:: SOURCE MATERIAL ::
=-=-=-=-=
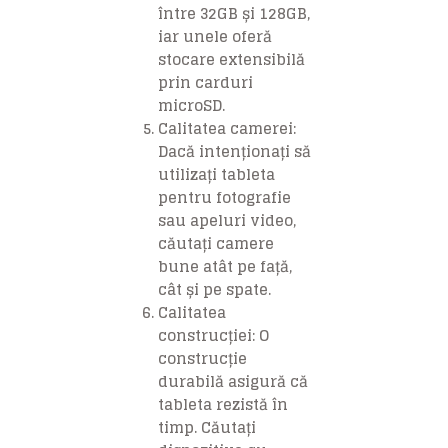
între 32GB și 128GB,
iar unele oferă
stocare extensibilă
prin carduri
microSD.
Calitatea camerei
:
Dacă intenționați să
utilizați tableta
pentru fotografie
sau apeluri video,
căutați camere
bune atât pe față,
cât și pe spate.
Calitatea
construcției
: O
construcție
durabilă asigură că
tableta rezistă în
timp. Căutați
=-=-=-=-=
Make an exact copy of each line, beginning at the one containing "durabilă asigură că" and ending with the last line of the data, and of no other line.

:: EXERCISE RESPONSE ::
durabilă asigură că
tableta rezistă în
timp. Căutați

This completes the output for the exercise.